### ABOUT THIS EXERCISE
If a line in the material below has the string "self", copy it out.

·····

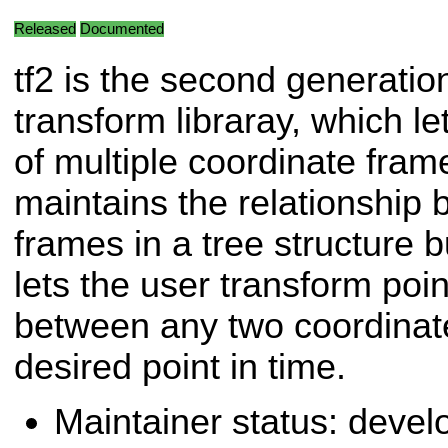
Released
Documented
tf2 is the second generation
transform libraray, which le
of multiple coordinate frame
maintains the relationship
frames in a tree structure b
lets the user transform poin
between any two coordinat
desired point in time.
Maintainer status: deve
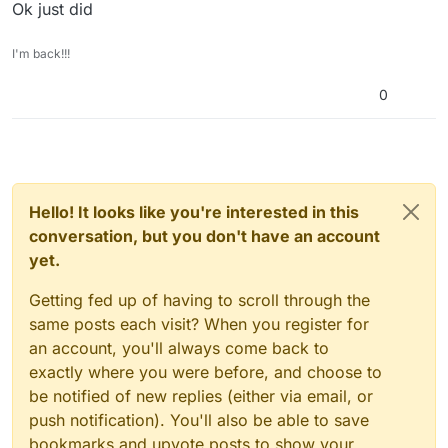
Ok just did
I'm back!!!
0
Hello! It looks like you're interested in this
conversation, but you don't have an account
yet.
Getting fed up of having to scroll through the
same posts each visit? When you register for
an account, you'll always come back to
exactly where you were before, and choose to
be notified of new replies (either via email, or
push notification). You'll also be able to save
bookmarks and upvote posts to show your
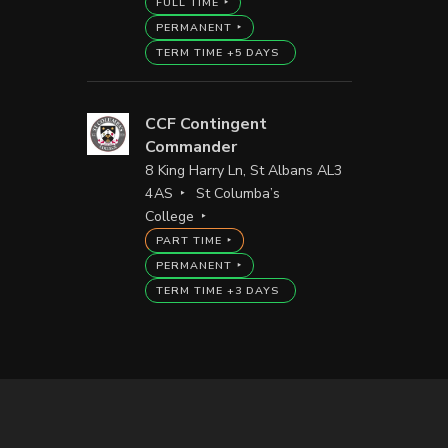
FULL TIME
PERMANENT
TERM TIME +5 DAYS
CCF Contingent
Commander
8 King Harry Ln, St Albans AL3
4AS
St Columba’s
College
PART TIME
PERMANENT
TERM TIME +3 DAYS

·····

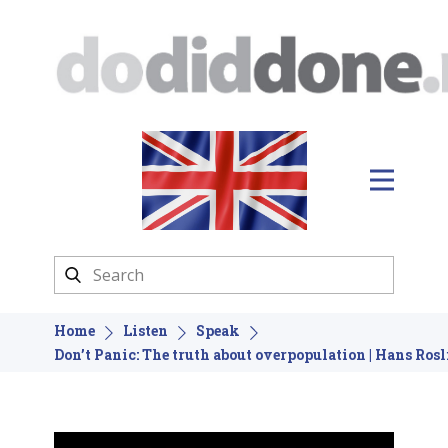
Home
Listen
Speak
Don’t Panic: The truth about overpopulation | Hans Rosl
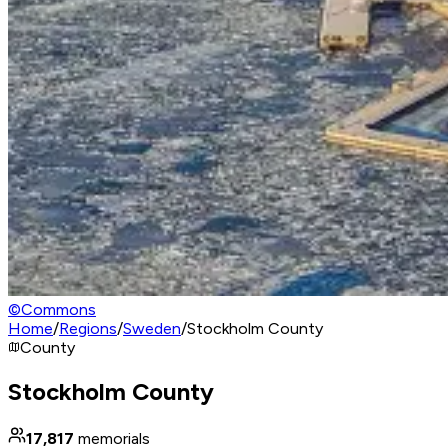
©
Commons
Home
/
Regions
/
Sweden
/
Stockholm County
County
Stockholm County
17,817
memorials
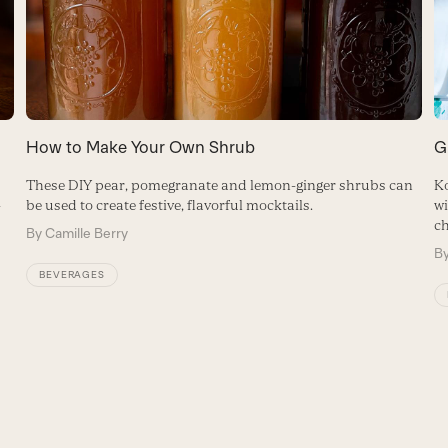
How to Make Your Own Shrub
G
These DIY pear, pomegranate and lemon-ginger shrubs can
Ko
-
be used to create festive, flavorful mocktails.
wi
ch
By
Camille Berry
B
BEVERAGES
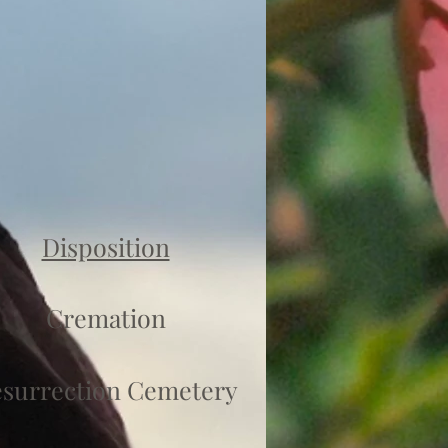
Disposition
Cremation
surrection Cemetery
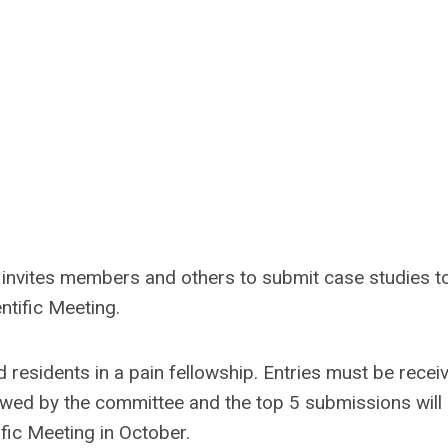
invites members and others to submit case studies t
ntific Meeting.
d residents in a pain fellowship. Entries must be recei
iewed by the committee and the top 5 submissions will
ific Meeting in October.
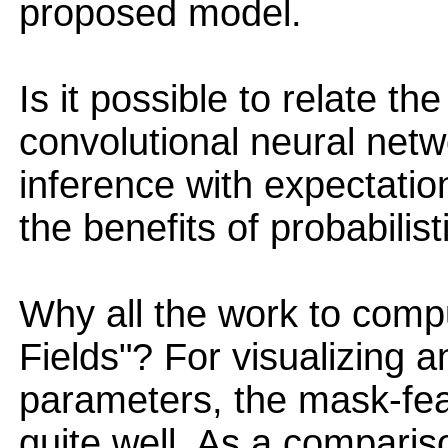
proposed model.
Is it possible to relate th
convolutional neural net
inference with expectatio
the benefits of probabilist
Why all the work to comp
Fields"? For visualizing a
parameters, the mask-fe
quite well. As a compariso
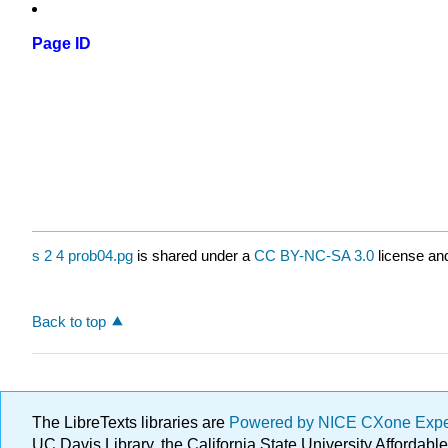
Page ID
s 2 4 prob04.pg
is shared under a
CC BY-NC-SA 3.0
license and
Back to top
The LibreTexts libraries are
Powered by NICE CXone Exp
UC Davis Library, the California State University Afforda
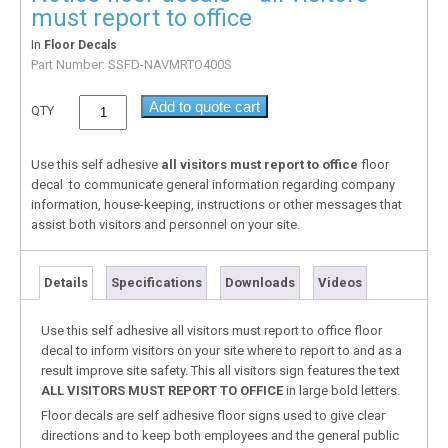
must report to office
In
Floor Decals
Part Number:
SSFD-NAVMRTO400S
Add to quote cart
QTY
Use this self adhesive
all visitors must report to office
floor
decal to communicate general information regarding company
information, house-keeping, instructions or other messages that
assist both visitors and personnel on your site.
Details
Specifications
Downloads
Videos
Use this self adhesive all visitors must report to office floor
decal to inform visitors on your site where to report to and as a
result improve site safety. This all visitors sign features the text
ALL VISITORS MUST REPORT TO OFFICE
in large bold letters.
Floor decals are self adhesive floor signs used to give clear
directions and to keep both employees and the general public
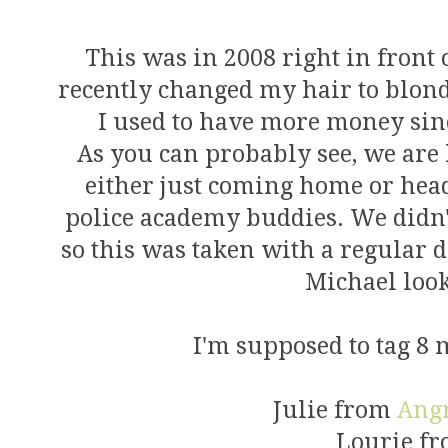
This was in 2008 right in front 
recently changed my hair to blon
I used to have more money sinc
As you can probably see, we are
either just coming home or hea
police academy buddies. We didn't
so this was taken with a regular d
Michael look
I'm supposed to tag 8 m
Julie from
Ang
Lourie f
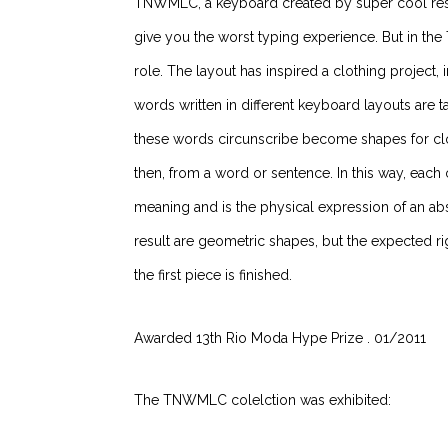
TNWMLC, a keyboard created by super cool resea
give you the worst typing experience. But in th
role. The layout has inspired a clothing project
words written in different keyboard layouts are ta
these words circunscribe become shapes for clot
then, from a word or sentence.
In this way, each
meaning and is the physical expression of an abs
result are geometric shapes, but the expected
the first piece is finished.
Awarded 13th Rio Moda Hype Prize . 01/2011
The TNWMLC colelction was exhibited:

·····

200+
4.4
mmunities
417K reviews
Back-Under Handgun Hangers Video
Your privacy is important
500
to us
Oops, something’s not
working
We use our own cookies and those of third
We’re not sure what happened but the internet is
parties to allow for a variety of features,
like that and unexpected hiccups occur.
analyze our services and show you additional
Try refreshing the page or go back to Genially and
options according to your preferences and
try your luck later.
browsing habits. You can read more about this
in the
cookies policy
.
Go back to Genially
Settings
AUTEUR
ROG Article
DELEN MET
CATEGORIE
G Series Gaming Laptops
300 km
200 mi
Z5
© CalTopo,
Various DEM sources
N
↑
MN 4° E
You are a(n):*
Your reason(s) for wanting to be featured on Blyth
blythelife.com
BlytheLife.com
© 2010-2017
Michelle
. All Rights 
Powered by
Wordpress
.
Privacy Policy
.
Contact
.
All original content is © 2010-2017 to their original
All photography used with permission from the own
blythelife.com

·····

### THE ANSWER
Use this self adhesive
Use this self adhesive all visitors must report to office floor
Floor decals are self adhesive floor signs used to give clear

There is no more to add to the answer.